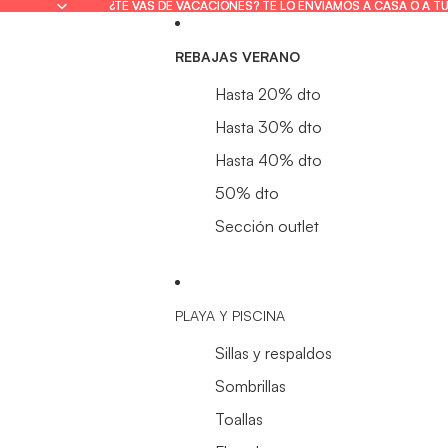
¿TE VAS DE VACACIONES? TE LO ENVIAMOS A CASA O A T
¿TE VAS DE VACACIONES? TE LO ENVIAMOS A CASA O A T
REBAJAS VERANO
Hasta 20% dto
Hasta 30% dto
Hasta 40% dto
50% dto
Sección outlet
PLAYA Y PISCINA
Sillas y respaldos
Sombrillas
Toallas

= = = = =

Prompt = Respond with the exact lines running from the one that contains "Hasta 40% dto" through the last line of the data above, and no other lines.

Exercise answer =
Hasta 40% dto
50% dto
Sección outlet
PLAYA Y PISCINA
Sillas y respaldos
Sombrillas
Toallas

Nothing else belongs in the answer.